GIVEN DATA section start
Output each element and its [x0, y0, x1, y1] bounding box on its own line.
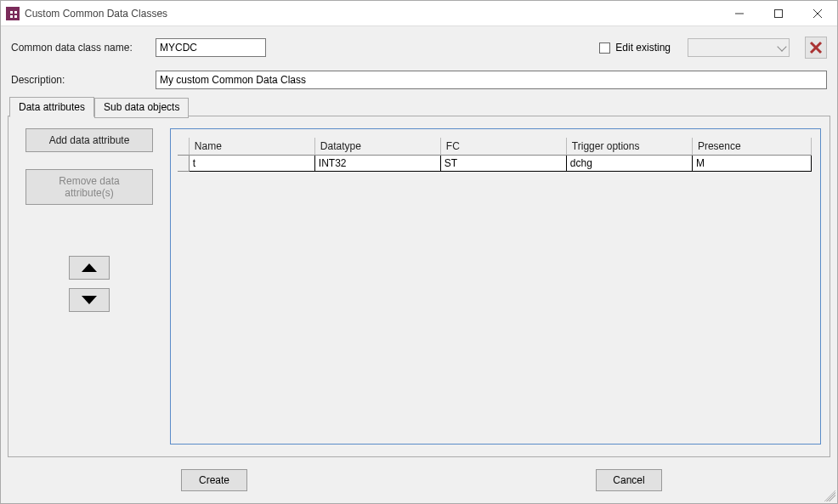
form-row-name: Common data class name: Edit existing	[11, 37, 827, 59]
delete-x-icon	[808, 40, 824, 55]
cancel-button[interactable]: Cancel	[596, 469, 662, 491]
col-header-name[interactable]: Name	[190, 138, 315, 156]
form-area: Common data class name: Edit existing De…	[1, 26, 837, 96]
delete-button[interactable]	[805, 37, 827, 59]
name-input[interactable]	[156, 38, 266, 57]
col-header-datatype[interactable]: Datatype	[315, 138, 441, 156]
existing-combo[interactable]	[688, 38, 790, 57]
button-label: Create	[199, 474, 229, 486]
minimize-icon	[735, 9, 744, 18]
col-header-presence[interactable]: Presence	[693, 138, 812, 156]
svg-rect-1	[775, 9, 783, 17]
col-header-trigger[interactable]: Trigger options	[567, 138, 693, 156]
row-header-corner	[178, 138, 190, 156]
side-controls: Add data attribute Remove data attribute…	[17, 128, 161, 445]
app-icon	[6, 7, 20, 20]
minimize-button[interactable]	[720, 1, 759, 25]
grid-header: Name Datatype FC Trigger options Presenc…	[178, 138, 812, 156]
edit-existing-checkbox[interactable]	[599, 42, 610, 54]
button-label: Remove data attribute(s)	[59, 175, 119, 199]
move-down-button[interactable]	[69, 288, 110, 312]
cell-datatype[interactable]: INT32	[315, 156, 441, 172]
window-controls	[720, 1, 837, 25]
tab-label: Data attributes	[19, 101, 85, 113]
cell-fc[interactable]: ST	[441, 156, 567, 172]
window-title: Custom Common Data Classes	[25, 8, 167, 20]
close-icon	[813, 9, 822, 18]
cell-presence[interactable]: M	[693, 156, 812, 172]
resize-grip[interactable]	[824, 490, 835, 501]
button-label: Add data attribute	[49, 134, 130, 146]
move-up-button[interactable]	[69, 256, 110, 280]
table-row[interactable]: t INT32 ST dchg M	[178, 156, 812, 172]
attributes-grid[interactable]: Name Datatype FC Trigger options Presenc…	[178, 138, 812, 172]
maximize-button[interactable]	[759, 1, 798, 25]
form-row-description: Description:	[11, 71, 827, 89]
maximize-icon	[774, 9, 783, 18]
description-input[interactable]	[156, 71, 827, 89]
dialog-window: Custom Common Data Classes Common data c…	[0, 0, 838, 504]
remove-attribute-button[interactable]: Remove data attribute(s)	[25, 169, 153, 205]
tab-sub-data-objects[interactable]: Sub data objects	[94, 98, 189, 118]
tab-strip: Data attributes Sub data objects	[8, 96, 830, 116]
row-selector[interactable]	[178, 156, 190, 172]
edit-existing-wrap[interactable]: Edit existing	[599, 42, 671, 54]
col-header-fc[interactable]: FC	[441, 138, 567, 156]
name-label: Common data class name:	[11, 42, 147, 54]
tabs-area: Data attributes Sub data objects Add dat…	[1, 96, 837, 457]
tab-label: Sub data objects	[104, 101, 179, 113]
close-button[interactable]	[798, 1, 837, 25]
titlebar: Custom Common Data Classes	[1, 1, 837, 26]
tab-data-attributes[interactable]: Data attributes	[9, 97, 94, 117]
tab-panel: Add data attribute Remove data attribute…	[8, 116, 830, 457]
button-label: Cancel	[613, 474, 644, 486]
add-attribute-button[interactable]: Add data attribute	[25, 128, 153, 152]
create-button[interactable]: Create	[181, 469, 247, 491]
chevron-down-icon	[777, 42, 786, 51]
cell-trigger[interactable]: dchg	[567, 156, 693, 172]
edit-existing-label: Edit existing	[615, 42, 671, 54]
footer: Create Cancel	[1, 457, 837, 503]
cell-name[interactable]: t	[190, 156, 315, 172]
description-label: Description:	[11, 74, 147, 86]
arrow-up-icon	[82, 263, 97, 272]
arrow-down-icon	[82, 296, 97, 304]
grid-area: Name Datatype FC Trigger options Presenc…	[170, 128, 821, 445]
GIVEN DATA section end
GIVEN DATA section start
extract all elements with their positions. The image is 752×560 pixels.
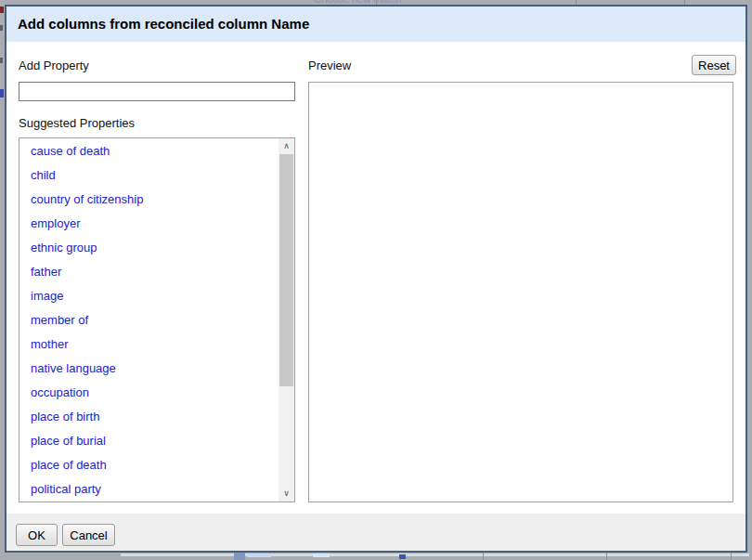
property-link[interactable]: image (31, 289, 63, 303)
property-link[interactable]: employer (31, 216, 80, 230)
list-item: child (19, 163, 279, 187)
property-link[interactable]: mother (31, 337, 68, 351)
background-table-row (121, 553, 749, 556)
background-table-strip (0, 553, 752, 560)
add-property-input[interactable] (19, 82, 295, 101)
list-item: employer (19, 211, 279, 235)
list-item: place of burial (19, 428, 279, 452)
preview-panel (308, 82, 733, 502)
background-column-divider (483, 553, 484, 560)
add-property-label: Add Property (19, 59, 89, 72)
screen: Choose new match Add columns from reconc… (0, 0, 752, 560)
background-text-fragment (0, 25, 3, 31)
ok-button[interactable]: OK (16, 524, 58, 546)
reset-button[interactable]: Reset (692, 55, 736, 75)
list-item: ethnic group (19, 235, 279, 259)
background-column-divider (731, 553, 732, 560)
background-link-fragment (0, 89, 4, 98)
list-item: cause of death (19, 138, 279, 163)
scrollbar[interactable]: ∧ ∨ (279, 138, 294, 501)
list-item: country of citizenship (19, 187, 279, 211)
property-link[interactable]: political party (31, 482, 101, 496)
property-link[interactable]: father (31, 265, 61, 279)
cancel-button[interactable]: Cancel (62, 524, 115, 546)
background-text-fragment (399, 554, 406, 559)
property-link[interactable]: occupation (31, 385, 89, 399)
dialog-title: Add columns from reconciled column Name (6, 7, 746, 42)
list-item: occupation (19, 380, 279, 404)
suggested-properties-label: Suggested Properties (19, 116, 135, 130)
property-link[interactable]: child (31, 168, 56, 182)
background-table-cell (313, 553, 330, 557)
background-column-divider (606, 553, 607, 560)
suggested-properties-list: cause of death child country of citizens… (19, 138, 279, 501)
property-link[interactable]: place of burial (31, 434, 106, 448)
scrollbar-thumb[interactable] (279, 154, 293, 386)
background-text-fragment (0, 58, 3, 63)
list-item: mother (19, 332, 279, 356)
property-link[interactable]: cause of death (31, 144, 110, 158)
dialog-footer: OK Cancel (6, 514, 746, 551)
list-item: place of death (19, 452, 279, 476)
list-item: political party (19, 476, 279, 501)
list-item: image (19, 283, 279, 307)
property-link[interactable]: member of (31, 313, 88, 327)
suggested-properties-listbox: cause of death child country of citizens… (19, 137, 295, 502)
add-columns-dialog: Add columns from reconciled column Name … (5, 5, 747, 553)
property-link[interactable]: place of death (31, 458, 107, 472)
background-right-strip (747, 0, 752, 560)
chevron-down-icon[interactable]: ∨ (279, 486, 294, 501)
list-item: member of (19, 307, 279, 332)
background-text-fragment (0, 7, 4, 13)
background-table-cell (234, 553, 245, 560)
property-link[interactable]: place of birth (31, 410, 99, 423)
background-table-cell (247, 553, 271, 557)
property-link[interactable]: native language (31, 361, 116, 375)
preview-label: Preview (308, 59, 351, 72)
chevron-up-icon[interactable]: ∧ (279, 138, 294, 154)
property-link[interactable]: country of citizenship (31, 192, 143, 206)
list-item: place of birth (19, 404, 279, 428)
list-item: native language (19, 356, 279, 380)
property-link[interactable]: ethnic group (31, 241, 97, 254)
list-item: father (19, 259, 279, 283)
GIVEN DATA section end
TASK TO CARRY OUT
When a line among the entries above contains "Create", copy it.

SOLUTION BELOW
button-label: Create	[199, 474, 229, 486]
create-button[interactable]: Create	[181, 469, 247, 491]
footer: Create Cancel	[1, 457, 837, 503]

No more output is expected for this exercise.